DNS_KEY="/etc/bind/cluster.key"
TTL=300
# List your cluster node IPs here for reference (optional, not used in script logic)
NODE_IPS=("192.168.1.101" "192.168.1.102" "192.168.1.103" "192.168.1.104")
# Detect the IP of the current active node (Current DC)
ACTIVE_NODE=$(sudo pcs status | grep "Current DC:" | awk '{print $4}')
ACTIVE_NODE_IP=$(getent hosts $ACTIVE_NODE | awk '{ print $1 }')
logger -t haproxy-cluster "Failover detected. Active node: $ACTIVE_NODE ($ACTIVE_NODE_IP)"

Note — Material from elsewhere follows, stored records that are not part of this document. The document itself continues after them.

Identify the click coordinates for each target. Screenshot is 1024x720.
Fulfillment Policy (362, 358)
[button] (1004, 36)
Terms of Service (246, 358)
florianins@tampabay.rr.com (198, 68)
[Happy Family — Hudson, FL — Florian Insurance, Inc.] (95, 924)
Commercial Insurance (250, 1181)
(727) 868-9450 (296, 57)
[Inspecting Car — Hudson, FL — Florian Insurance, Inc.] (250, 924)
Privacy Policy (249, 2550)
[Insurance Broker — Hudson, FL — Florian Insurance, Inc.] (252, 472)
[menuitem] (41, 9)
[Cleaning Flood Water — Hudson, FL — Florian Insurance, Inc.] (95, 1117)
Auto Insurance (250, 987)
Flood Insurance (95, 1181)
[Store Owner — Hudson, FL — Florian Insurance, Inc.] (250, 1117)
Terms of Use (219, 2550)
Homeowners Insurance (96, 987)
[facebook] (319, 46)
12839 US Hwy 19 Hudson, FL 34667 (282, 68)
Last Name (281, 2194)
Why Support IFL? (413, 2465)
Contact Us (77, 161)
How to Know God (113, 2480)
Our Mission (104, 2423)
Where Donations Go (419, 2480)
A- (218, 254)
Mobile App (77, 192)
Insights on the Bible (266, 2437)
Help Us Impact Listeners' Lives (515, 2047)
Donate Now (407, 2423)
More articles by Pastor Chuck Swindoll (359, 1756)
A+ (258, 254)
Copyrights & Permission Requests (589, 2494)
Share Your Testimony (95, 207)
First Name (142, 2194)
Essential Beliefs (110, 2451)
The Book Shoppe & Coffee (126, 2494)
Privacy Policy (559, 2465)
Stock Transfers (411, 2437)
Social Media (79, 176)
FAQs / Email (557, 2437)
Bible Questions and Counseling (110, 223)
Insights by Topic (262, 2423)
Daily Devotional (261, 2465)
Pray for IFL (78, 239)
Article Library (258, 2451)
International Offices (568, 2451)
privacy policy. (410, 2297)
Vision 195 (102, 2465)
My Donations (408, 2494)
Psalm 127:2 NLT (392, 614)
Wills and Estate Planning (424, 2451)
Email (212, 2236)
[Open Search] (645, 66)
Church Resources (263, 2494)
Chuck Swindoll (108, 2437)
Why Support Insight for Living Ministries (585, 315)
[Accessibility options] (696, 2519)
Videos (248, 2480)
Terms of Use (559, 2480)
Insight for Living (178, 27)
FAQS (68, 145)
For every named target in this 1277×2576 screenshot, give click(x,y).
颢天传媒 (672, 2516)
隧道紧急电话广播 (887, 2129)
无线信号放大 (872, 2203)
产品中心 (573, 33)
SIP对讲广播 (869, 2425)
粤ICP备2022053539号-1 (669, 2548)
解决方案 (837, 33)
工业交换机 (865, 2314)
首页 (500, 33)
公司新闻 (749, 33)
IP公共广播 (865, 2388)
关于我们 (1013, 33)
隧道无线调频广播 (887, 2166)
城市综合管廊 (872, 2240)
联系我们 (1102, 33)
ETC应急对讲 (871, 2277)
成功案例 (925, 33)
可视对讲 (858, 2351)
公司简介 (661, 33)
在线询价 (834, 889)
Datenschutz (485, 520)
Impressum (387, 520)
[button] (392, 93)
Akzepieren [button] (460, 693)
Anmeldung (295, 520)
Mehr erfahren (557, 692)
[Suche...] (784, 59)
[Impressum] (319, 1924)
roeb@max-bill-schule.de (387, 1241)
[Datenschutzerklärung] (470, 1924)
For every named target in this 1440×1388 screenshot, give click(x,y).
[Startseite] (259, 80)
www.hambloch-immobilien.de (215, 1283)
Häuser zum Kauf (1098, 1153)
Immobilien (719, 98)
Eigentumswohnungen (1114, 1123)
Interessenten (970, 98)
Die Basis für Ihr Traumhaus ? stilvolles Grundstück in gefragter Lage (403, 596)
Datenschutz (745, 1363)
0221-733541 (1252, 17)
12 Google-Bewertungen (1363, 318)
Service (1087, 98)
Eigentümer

nsupdate -k $DNS_KEY <<EOF
server $DNS_SERVER
update delete $DNS_RECORD A
update add $DNS_RECORD $TTL A $ACTIVE_NODE_IP
send
EOF
dig +short $DNS_RECORD @$DNS_SERVER
2. Make Script Executable
sudo chmod 750 /usr/local/bin/update_dns.sh sudo chown hacluster:haclient /usr/local/bin/update_dns.sh
3. Configure Pacemaker Resource
sudo pcs resource create dns_update ocf:pacemaker:ClusterMon \
user=hacluster \
extra_options="-e /usr/local/bin/update_dns.sh" \
op monitor interval=15s timeout=30s \
meta target-role=Started
sudo pcs constraint colocation add dns_update with haproxy_group INFINITY
sudo pcs constraint order haproxy_group then dns_update
Testing Procedures
1. Manual Failover Test
sudo pcs resource move haproxy_group node2.cluster.local sudo pcs status | grep -A5 "haproxy_group" sudo pcs resource clear haproxy_group
2. Simulate Node Failure
sudo systemctl stop corosync sudo pcs status watch -n 1 sudo pcs status
3. Verify DNS Updates
dig +short haproxy.example.com
Maintenance Operations
1. Node Maintenance
sudo pcs node standby node3.cluster.local sudo pcs node unstandby node3.cluster.local
2. Cluster Maintenance
sudo pcs cluster standby --all sudo pcs cluster unstandby --all
3. Adding/Removing Nodes
sudo pcs cluster node add node5.cluster.local sudo pcs cluster node remove node4.cluster.local
Troubleshooting
Common Issues
Corosync fails to start
sudo corosync-cfgtool -s sudo corosync-cmapctl | grep members
Split-brain scenario
sudo pcs property set stonith-enabled=true sudo pcs stonith create fence_ipmi fence_ipmilan ...
Resource failures
sudo pcs resource debug-start haproxy sudo pcs resource failcount show sudo pcs resource cleanup haproxy
Log Locations
- Corosync: /var/log/corosync/corosync.log
- Pacemaker: journalctl -u pacemaker
- HAProxy: /var/log/haproxy.log
Appendix
Sample DNS Key File (/etc/bind/cluster.key)
key "cluster-key" {
algorithm hmac-sha256;
secret "Base64EncodedKeyHere==";
};
Useful Commands
sudo pcs config show sudo pcs stonith show sudo pcs resource operations haproxy
References & Further Reading
- Pacemaker Documentation
- HAProxy Configuration Manual
- Debian Cluster Suite
- Corosync Documentation
- Chrony Documentation
This comprehensive guide includes: step-by-step instructions, configuration examples, automated failover procedures, maintenance and troubleshooting, and a reference appendix.